(Stored data entries)
---

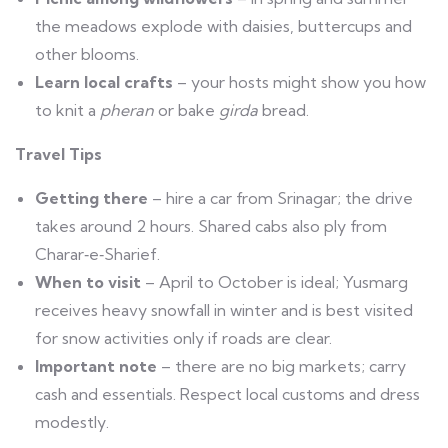
the meadows explode with daisies, buttercups and
other blooms.
Learn local crafts
– your hosts might show you how
to knit a
pheran
or bake
girda
bread.
Travel Tips
Getting there
– hire a car from Srinagar; the drive
takes around 2 hours. Shared cabs also ply from
Charar‑e‑Sharief.
When to visit
– April to October is ideal; Yusmarg
receives heavy snowfall in winter and is best visited
for snow activities only if roads are clear.
Important note
– there are no big markets; carry
cash and essentials. Respect local customs and dress
modestly.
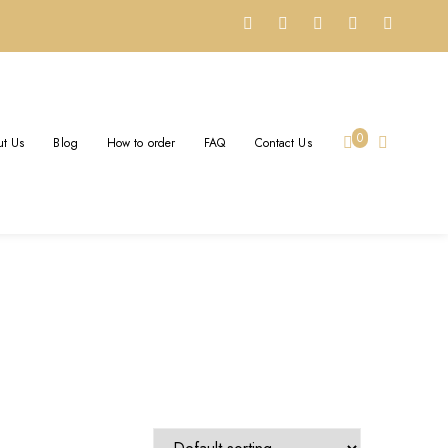
0
t Us
Blog
How to order
FAQ
Contact Us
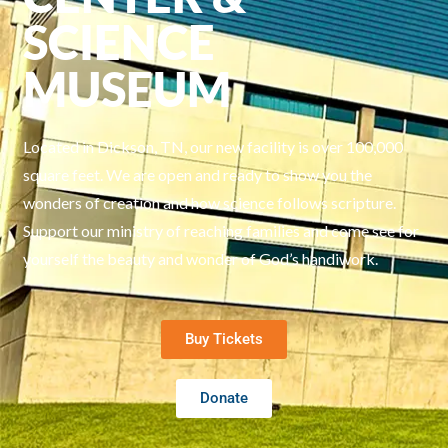
SCIENCE
MUSEUM
Located in Dickson, TN, our new facility is over 100,000
square feet. We are open and ready to show you the
wonders of creation and how science follows scripture.
Support our ministry of reaching families and come see for
yourself the beauty and wonder of God’s handiwork.
Buy Tickets
Donate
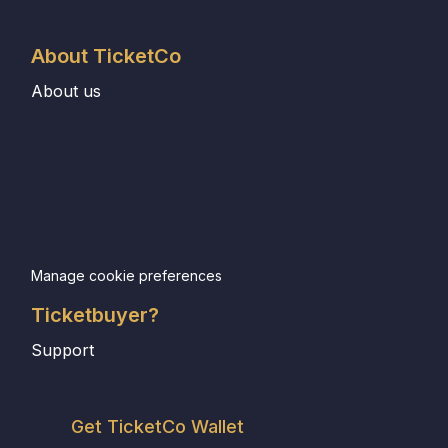
About TicketCo
About us
Manage cookie preferences
Ticketbuyer?
Support
Get TicketCo Wallet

---

▶ Problem requirements
Only the entries themselves should be output, word for word, with all pictures omitted.

▶ Response
the meadows explode with daisies, buttercups and
other blooms.
Learn local crafts
– your hosts might show you how
to knit a
pheran
or bake
girda
bread.
Travel Tips
Getting there
– hire a car from Srinagar; the drive
takes around 2 hours. Shared cabs also ply from
Charar‑e‑Sharief.
When to visit
– April to October is ideal; Yusmarg
receives heavy snowfall in winter and is best visited
for snow activities only if roads are clear.
Important note
– there are no big markets; carry
cash and essentials. Respect local customs and dress
modestly.
0
t Us
Blog
How to order
FAQ
Contact Us
SCIENCE
MUSEUM
Located in Dickson, TN, our new facility is over 100,000
square feet. We are open and ready to show you the
wonders of creation and how science follows scripture.
Support our ministry of reaching families and come see for
yourself the beauty and wonder of God’s handiwork.
Buy Tickets
Donate
About TicketCo
About us
Manage cookie preferences
Ticketbuyer?
Support
Get TicketCo Wallet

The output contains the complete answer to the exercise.